Robots.txt - What Do You Recommend?

Hi,



What excludes / includes should we use in our robots.txt ?

Here's a great article on an SEO optimized robots.txt file: What Is A Robots.txt File? Best Practices For Robot.txt Syntax - Moz

This issue has been discussed in several different threads over time. Suggest you do a search in the forum for robots.txt.

1 Like

hi,



this post may help



best regards,

WSA team

Do note that if your site is properly configured (I.e. Apache noindex set) then standard directories that are not referenced by html anchor tags (links) will not be traversed by a robot since they won't be able to see them. So things like var, app, etc. are not needed to be specified in robots.txt. You should rely on Apache to restrict access to your site to your index.php, admin.php, vendor.php (in the case of multi-vendor) and api.php. Unless you want your images directory published, you should not allow access to it either.



As an example, notice that when someone requests /sitemap.xml, the actual site map is stored off in the var directory. But it is the application that deals with the request and returns the resulting data even though the actual /sitemap.xml file doesn't exist.



Robots.txt is only used when an anchor tag is encountered to determine if the robot should be advised they are forbidden from going there. Also note that robots.txt is completely advisory and compliance with the directives is completely voluntary. Hence some robots will completely ignore the robots.txt file. So DO NOT USE robots.txt FOR SECURITY. It is not a way to secure your data.



The goal is to have access to areas of your site that are accessible through the application itself (I.e. returned via html). Robots.txt should be used to tell robots you don't want them going to various links because they will create duplicate content or because those areas are not intended for general public access (like login pages, download links, search pages, etc.).

[quote name='tbirnseth' timestamp='1436646328' post='222579']
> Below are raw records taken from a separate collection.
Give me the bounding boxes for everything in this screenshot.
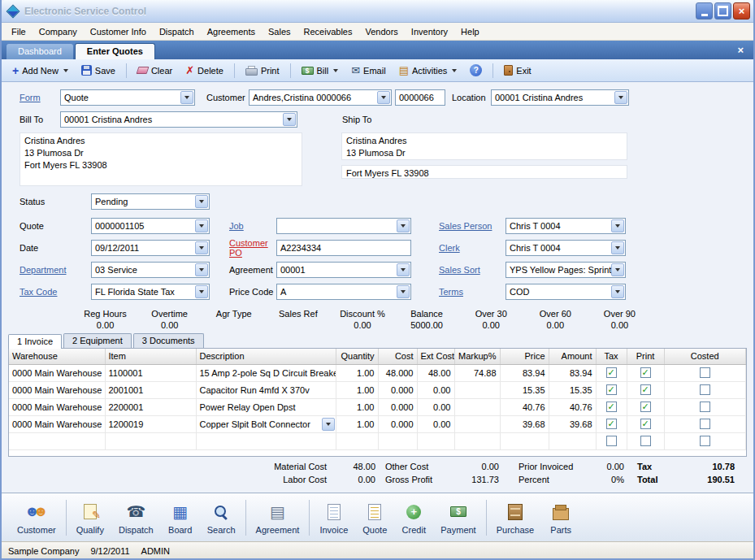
clerk-select[interactable]: Chris T 0004 (506, 240, 626, 256)
dropdown-arrow-icon[interactable] (611, 285, 624, 298)
cell-warehouse[interactable]: 0000 Main Warehouse (9, 398, 105, 415)
tab-enter-quotes[interactable]: Enter Quotes (75, 43, 155, 59)
dropdown-arrow-icon[interactable] (397, 285, 410, 298)
cell-price[interactable]: 15.35 (500, 381, 549, 398)
cell-amount[interactable]: 15.35 (549, 381, 596, 398)
table-row[interactable] (9, 432, 746, 449)
col-price[interactable]: Price (500, 349, 549, 364)
search-shortcut-button[interactable]: Search (200, 497, 243, 538)
cell-item[interactable] (105, 432, 196, 449)
payment-shortcut-button[interactable]: $ Payment (433, 497, 483, 538)
quote-shortcut-button[interactable]: Quote (355, 497, 394, 538)
date-select[interactable]: 09/12/2011 (91, 240, 210, 256)
menu-company[interactable]: Company (33, 24, 84, 39)
cell-item[interactable]: 1100001 (105, 364, 196, 381)
cell-description[interactable]: 15 Amp 2-pole Sq D Circuit Breake (196, 364, 336, 381)
tax-code-link-label[interactable]: Tax Code (20, 287, 91, 297)
dropdown-arrow-icon[interactable] (611, 219, 624, 232)
ship-city-box[interactable]: Fort Myers FL 33908 (341, 165, 627, 179)
table-row[interactable]: 0000 Main Warehouse 2200001 Power Relay … (9, 398, 746, 415)
cell-quantity[interactable]: 1.00 (336, 364, 378, 381)
cell-item[interactable]: 2001001 (105, 381, 196, 398)
tax-checkbox[interactable] (606, 436, 617, 446)
department-link-label[interactable]: Department (20, 265, 91, 275)
cell-amount[interactable] (549, 432, 596, 449)
cell-description[interactable]: Copper Slpit Bolt Connector (196, 415, 336, 432)
dropdown-arrow-icon[interactable] (397, 263, 410, 276)
invoice-shortcut-button[interactable]: Invoice (312, 497, 355, 538)
cell-item[interactable]: 2200001 (105, 398, 196, 415)
table-row[interactable]: 0000 Main Warehouse 1100001 15 Amp 2-pol… (9, 364, 746, 381)
menu-customer-info[interactable]: Customer Info (84, 24, 153, 39)
menu-vendors[interactable]: Vendors (358, 24, 404, 39)
cell-ext-cost[interactable]: 0.00 (417, 415, 454, 432)
menu-help[interactable]: Help (454, 24, 486, 39)
costed-checkbox[interactable] (700, 367, 710, 378)
table-row[interactable]: 0000 Main Warehouse 1200019 Copper Slpit… (9, 415, 746, 432)
add-new-dropdown-icon[interactable] (63, 69, 68, 72)
cell-quantity[interactable]: 1.00 (336, 415, 378, 432)
cell-price[interactable]: 40.76 (500, 398, 549, 415)
col-tax[interactable]: Tax (596, 349, 627, 364)
cell-description[interactable]: Capacitor Run 4mfd X 370v (196, 381, 336, 398)
dropdown-arrow-icon[interactable] (195, 241, 208, 254)
cell-warehouse[interactable] (9, 432, 105, 449)
credit-shortcut-button[interactable]: + Credit (394, 497, 433, 538)
agreement-shortcut-button[interactable]: ▤ Agreement (249, 497, 307, 538)
job-link-label[interactable]: Job (229, 221, 276, 231)
bill-address-box[interactable]: Cristina Andres 13 Plumosa Dr Fort Myers… (20, 132, 302, 186)
parts-shortcut-button[interactable]: Parts (541, 497, 580, 538)
dispatch-shortcut-button[interactable]: ☎ Dispatch (111, 497, 161, 538)
col-warehouse[interactable]: Warehouse (9, 349, 105, 364)
bill-dropdown-icon[interactable] (333, 69, 338, 72)
help-button[interactable]: ? (464, 62, 488, 79)
ship-address-box[interactable]: Cristina Andres 13 Plumosa Dr (341, 132, 627, 160)
exit-button[interactable]: Exit (498, 63, 536, 78)
cell-description[interactable] (196, 432, 336, 449)
bill-button[interactable]: $ Bill (296, 63, 345, 78)
customer-select[interactable]: Andres,Cristina 0000066 (249, 89, 392, 106)
form-select[interactable]: Quote (60, 89, 195, 106)
add-new-button[interactable]: + Add New (7, 63, 74, 78)
tax-checkbox[interactable] (606, 419, 617, 429)
col-costed[interactable]: Costed (664, 349, 746, 364)
cell-warehouse[interactable]: 0000 Main Warehouse (9, 364, 105, 381)
description-dropdown-icon[interactable] (322, 418, 335, 431)
print-checkbox[interactable] (640, 436, 651, 446)
bill-to-select[interactable]: 00001 Cristina Andres (60, 111, 297, 128)
cell-price[interactable]: 39.68 (500, 415, 549, 432)
dropdown-arrow-icon[interactable] (614, 91, 627, 104)
cell-markup[interactable] (454, 398, 500, 415)
print-button[interactable]: Print (240, 63, 285, 78)
tab-documents[interactable]: 3 Documents (133, 333, 204, 348)
cell-price[interactable] (500, 432, 549, 449)
col-cost[interactable]: Cost (378, 349, 417, 364)
cell-markup[interactable] (454, 381, 500, 398)
clear-button[interactable]: Clear (132, 63, 178, 78)
dropdown-arrow-icon[interactable] (195, 195, 208, 208)
costed-checkbox[interactable] (700, 419, 710, 429)
dropdown-arrow-icon[interactable] (397, 219, 410, 232)
agreement-select[interactable]: 00001 (276, 262, 411, 278)
save-button[interactable]: Save (76, 63, 121, 78)
col-print[interactable]: Print (627, 349, 664, 364)
cell-amount[interactable]: 83.94 (549, 364, 596, 381)
dropdown-arrow-icon[interactable] (377, 91, 390, 104)
sales-sort-select[interactable]: YPS Yellow Pages: Sprint (506, 262, 626, 278)
cell-description[interactable]: Power Relay Open Dpst (196, 398, 336, 415)
col-amount[interactable]: Amount (549, 349, 596, 364)
cell-ext-cost[interactable]: 48.00 (417, 364, 454, 381)
costed-checkbox[interactable] (700, 436, 710, 446)
tax-checkbox[interactable] (606, 384, 617, 395)
cell-quantity[interactable]: 1.00 (336, 398, 378, 415)
menu-receivables[interactable]: Receivables (297, 24, 359, 39)
activities-button[interactable]: ▤ Activities (393, 63, 463, 78)
print-checkbox[interactable] (640, 402, 651, 412)
cell-cost[interactable]: 0.000 (378, 415, 417, 432)
close-button[interactable]: × (733, 2, 750, 20)
tab-invoice[interactable]: 1 Invoice (8, 334, 62, 349)
dropdown-arrow-icon[interactable] (180, 91, 193, 104)
tab-close-icon[interactable]: × (732, 44, 748, 59)
cell-cost[interactable]: 48.000 (378, 364, 417, 381)
location-select[interactable]: 00001 Cristina Andres (491, 89, 629, 106)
Do note that if your site is properly configured (I.e. Apache noindex set) then standard directories that are not referenced by html anchor tags (links) will not be traversed by a robot since they won't be able to see them. So things like var, app, etc. are not needed to be specified in robots.txt. You should rely on Apache to restrict access to your site to your index.php, admin.php, vendor.php (in the case of multi-vendor) and api.php. Unless you want your images directory published, you should not allow access to it either.



As an example, notice that when someone requests /sitemap.xml, the actual site map is stored off in the var directory. But it is the application that deals with the request and returns the resulting data even though the actual /sitemap.xml file doesn't exist.
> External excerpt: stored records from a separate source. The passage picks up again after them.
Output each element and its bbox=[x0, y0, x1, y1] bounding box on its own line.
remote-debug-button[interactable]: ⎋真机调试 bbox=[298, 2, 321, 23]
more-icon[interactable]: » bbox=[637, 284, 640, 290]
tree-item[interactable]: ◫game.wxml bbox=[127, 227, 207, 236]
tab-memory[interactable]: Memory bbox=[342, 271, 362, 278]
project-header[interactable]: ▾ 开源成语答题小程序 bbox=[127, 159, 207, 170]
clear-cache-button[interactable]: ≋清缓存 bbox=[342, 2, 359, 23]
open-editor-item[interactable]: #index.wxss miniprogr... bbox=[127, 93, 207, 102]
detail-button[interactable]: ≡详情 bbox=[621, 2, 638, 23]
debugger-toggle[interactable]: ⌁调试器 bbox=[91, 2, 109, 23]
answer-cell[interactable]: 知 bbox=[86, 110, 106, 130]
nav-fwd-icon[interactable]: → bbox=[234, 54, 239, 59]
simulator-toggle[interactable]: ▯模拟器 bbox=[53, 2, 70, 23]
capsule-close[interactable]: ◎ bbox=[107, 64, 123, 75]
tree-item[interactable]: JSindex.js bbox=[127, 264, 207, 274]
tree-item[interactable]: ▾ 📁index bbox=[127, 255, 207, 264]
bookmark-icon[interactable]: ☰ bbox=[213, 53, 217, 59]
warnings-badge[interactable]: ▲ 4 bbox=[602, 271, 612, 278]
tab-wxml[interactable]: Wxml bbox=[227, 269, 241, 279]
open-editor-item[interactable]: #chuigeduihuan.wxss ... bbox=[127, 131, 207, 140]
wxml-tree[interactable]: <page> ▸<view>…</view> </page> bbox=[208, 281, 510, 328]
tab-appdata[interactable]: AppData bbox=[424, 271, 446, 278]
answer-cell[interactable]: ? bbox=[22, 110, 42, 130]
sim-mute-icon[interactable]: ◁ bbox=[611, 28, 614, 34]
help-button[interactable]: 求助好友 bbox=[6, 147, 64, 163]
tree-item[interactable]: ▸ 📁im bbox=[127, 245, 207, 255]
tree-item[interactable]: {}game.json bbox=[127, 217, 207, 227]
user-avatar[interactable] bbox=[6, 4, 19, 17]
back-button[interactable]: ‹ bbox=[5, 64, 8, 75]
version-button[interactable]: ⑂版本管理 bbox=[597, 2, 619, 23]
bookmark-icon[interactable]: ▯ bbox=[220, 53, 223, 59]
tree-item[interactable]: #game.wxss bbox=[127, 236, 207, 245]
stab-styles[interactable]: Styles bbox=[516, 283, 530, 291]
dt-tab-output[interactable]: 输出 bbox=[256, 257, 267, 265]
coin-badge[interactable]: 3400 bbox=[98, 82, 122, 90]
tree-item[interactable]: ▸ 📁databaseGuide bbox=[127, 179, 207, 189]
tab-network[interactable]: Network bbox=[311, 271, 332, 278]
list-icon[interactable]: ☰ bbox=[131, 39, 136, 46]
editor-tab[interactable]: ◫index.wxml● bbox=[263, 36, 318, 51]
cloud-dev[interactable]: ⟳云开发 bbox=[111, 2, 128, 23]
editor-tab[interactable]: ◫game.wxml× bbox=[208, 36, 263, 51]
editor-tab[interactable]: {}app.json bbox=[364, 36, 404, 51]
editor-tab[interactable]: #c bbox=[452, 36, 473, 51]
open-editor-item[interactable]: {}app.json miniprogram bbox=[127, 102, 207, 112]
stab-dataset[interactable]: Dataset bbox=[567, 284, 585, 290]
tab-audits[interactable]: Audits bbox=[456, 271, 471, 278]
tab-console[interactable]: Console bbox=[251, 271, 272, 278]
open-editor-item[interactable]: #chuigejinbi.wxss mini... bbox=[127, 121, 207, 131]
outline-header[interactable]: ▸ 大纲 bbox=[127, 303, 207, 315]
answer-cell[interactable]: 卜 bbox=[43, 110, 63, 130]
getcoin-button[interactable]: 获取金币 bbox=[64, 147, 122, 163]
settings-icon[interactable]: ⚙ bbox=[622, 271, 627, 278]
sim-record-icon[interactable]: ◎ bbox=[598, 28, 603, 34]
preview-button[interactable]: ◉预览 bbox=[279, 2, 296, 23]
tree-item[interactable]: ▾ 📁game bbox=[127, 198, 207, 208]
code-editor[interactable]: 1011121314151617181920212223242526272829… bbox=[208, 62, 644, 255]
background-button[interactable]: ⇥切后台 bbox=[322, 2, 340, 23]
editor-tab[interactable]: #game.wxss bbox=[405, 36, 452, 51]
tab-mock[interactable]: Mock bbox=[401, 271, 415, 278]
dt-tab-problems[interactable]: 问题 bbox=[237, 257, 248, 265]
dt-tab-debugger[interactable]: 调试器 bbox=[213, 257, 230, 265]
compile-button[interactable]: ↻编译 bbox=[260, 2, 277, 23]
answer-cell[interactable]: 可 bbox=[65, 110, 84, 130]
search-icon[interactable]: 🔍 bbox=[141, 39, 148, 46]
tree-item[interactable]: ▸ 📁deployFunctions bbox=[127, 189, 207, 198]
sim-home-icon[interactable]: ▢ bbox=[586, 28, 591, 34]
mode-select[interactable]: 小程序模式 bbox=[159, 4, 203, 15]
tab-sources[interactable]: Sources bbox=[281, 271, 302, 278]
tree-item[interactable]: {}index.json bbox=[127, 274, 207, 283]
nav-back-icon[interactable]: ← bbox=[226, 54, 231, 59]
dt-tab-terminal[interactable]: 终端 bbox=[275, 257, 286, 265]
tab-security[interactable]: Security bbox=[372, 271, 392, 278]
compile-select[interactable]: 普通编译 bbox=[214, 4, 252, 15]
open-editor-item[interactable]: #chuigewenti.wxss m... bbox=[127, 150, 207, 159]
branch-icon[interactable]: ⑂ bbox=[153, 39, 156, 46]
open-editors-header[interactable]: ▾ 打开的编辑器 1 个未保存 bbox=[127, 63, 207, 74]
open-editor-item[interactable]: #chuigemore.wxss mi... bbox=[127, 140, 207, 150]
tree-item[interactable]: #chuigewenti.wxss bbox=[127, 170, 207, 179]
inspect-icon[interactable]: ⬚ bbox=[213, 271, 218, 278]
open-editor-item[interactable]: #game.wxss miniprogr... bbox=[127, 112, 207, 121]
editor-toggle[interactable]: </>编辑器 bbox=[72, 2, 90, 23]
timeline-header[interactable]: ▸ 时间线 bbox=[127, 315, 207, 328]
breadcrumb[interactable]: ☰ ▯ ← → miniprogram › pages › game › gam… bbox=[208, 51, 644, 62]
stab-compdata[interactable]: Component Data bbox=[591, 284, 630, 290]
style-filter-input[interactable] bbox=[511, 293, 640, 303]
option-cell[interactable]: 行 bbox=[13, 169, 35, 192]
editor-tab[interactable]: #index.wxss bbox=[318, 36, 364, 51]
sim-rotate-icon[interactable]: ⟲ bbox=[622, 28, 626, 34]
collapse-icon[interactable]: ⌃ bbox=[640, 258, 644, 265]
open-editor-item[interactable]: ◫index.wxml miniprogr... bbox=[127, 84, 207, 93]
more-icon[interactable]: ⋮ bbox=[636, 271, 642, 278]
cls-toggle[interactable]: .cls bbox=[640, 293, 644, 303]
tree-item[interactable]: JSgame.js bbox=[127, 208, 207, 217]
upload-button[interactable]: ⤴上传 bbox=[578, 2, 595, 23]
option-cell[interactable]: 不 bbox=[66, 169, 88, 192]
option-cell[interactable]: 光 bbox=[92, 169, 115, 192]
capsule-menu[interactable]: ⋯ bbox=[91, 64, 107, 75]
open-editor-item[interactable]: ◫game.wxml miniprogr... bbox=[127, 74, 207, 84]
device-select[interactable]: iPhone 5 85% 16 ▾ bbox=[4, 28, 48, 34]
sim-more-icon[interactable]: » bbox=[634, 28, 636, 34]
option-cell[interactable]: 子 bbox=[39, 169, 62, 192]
Robots.txt is only used when an anchor tag is encountered to determine if the robot should be advised they are forbidden from going there. Also note that robots.txt is completely advisory and compliance with the directives is completely voluntary. Hence some robots will completely ignore the robots.txt file. So DO NOT USE robots.txt FOR SECURITY. It is not a way to secure your data.
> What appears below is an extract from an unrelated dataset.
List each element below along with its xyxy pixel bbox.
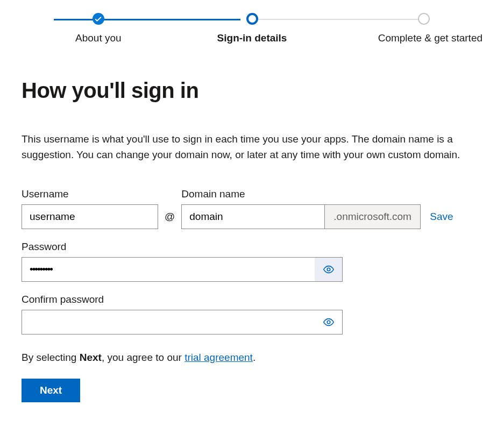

The goal is to have access to areas of your site that are accessible through the application itself (I.e. returned via html). Robots.txt should be used to tell robots you don't want them going to various links because they will create duplicate content or because those areas are not intended for general public access (like login pages, download links, search pages, etc.).

[/quote]



Why would one not want the images directory published? I took pains to name all my main image files with natural language names which were composed of product name, main category, several features. The result is a highly descriptive and readable, information rich filename which I hoped would be beneficial for placement on google images.

You're confusing what is visible from a page and what's indexed separately. That's how your images get stolen. Not sure your image naming impacts your seo. If it does at all, it is only slightly… The only way google is going to see your image names is via the html of your pages.